State Senator Vince Leach (R-Tucson), the bill sponsor, shared that Attorney General Mark Brnovich had to hire an attorney to litigate a case because his attorneys were under State Bar investigation due to complaints from Secretary of State Katie Hobbs. Leach said that the secretary of state was “weaponizing a tool within the legal system.” However, he noted that those 12 bar complaints disappeared after he introduced the bill.
Leach added that many attorneys who wanted to speak on the bill didn’t show up because they were afraid of upsetting the status quo.
“They won’t come here because the State Bar, which is designed to protect the industry, and — if this is a word, if it’s not a word, I’m still going to say it — lawyering to look out for the good of the legal profession. You have members that are forced to pay $500-and-some-odd, don’t want to come here and say ‘Yeah there’s a problem with the bar,’” said Leach.
Leach encouraged the committee to view the State Bar as a corporation, and to question their practices and lobbying activities.
State Representative Neal Carter (R-Queen Creek) asked Leach if union membership was required for the practice of other professions in the state, to which Leach replied no — Arizona is a right to work state.
State Bar of Arizona President Jennifer Rebholz expressed opposition to the bill, arguing that the Arizona Supreme Court should have its decision to require bar membership respected as a matter of separation of powers. The representative insisted that the state bar wasn’t a union, but rather a conduit for the will and disciplinary authority of the supreme court.
Carter recounted the history behind state bars, pointing to the feudalist systems which required a state bar of sorts to act as an intermediary between the courts and the people.

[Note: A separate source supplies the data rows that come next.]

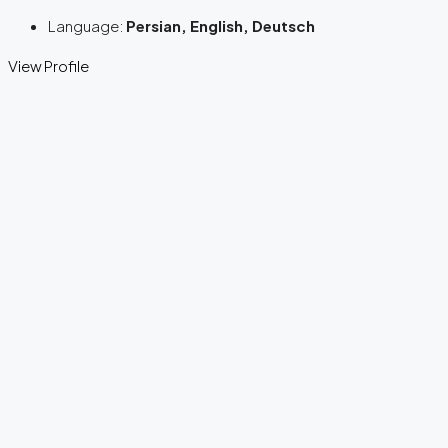
Language:
Persian, English, Deutsch
View Profile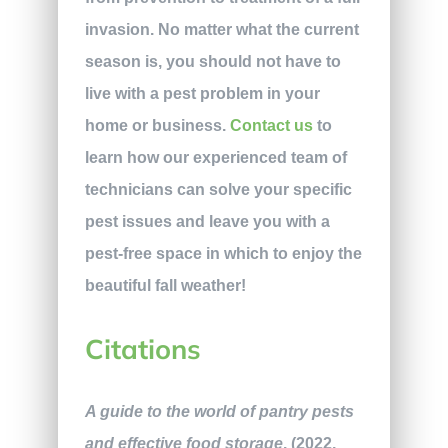
invasion. No matter what the current
season is, you should not have to
live with a pest problem in your
home or business.
Contact us
to
learn how our experienced team of
technicians can solve your specific
pest issues and leave you with a
pest-free space in which to enjoy the
beautiful fall weather!
Citations
A guide to the world of pantry pests
and effective food storage
. (2022,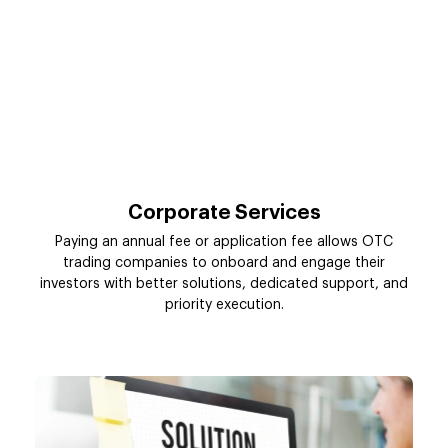
Corporate Services
Paying an annual fee or application fee allows OTC
trading companies to onboard and engage their
investors with better solutions, dedicated support, and
priority execution.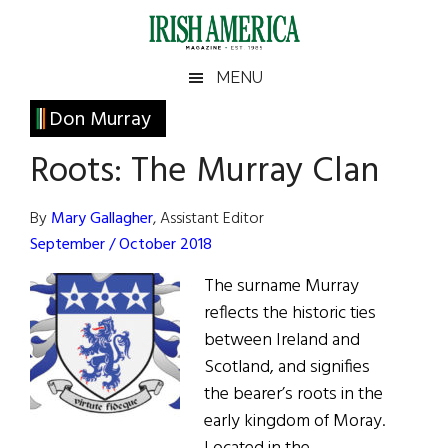
Skip
Skip
Skip
Skip
to
to
to
to
main
secondary
primary
footer
Irish
Irish
MENU
content
menu
sidebar
America
Primary
Don Murray
America
Sidebar
Roots: The Murray Clan
By
Mary Gallagher
, Assistant Editor
September / October 2018
The surname Murray
reflects the historic ties
between Ireland and
Scotland, and signifies
the bearer’s roots in the
early kingdom of Moray.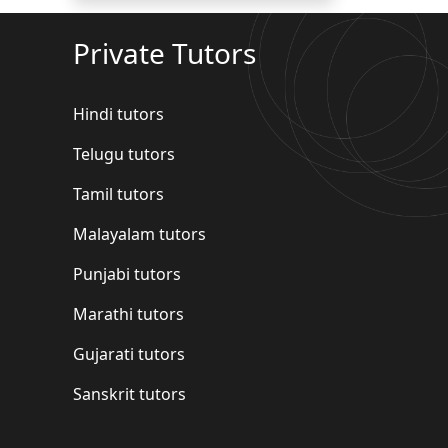
Private Tutors
Hindi tutors
Telugu tutors
Tamil tutors
Malayalam tutors
Punjabi tutors
Marathi tutors
Gujarati tutors
Sanskrit tutors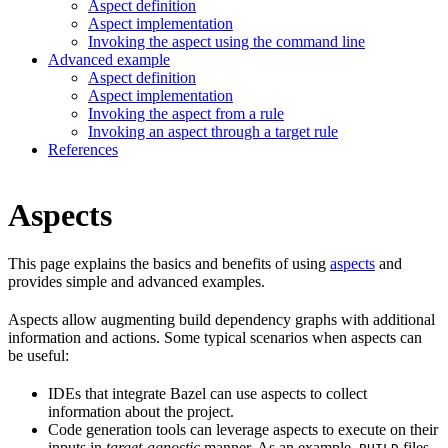
Aspect definition
Aspect implementation
Invoking the aspect using the command line
Advanced example
Aspect definition
Aspect implementation
Invoking the aspect from a rule
Invoking an aspect through a target rule
References
Aspects
This page explains the basics and benefits of using
aspects
and
provides simple and advanced examples.
Aspects allow augmenting build dependency graphs with additional
information and actions. Some typical scenarios when aspects can
be useful:
IDEs that integrate Bazel can use aspects to collect
information about the project.
Code generation tools can leverage aspects to execute on their
inputs in
target-agnostic
manner. As an example,
files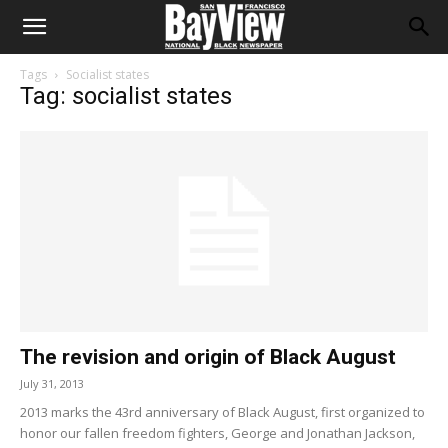
Tags
Socialist states
Tag: socialist states
The revision and origin of Black August
July 31, 2013
2013 marks the 43rd anniversary of Black August, first organized to
honor our fallen freedom fighters, George and Jonathan Jackson,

He expressed concern about the fact that attorneys didn’t testify on the bill out of fear of retaliation from the State Bar.

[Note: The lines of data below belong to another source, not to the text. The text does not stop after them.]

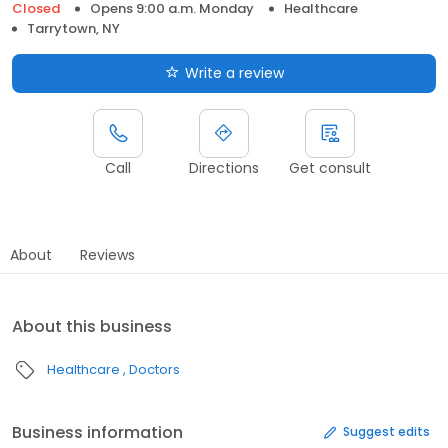
Closed
Opens 9:00 a.m. Monday
Healthcare
Tarrytown, NY
Write a review
Call
Directions
Get consult
About
Reviews
About this business
Healthcare
Doctors
Business information
Suggest edits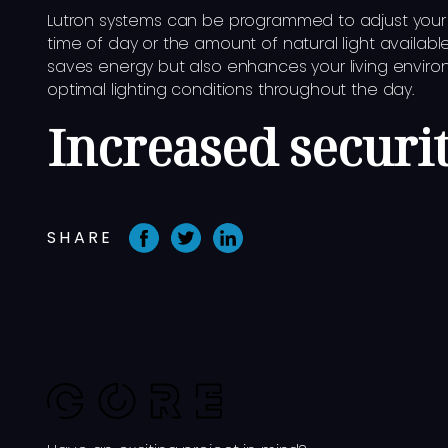
Lutron systems can be programmed to adjust your 
time of day or the amount of natural light available
saves energy but also enhances your living enviro
optimal lighting conditions throughout the day.
Increased securi
SHARE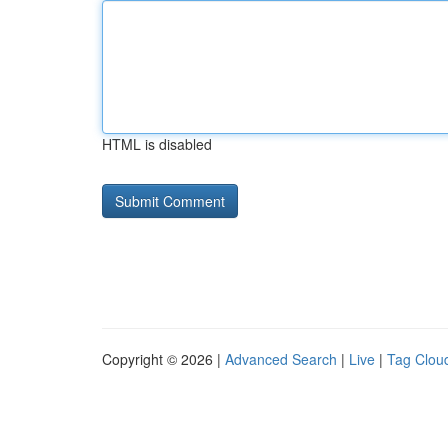
HTML is disabled
Copyright © 2026 |
Advanced Search
|
Live
|
Tag Clou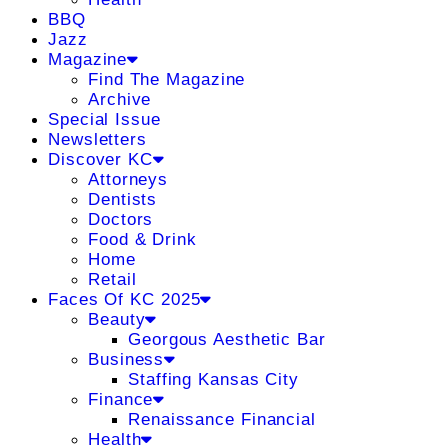
BBQ
Jazz
Magazine
Find The Magazine
Archive
Special Issue
Newsletters
Discover KC
Attorneys
Dentists
Doctors
Food & Drink
Home
Retail
Faces Of KC 2025
Beauty
Georgous Aesthetic Bar
Business
Staffing Kansas City
Finance
Renaissance Financial
Health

“It seems to me the whole system was borne out of a kind of restricting access idea and that today it drives up cost for legal services, so that those who need it the most — indigent people, people accused of crimes and so on, particularly adversely affects minorities and others than those who have the money to pay for lawyers because it drives up costs,” said Carter. “I also think it makes it harder for those people to join the profession themselves. It really is a sort of anti-democratic, anti-American, anti-equality, anti-access to justice system.”
State Representative Mark Finchem (R-Oro Valley) insisted that individuals weaponize the bar and that it should function more as a service organization, not a labor union. State Representative Jacqueline Parker (R-Mesa) added that the State Bar was far from unbiased.
In their opposition, committee Democrats concurred with Rebholz’s perspective that the State Bar was crucial to the separation of powers.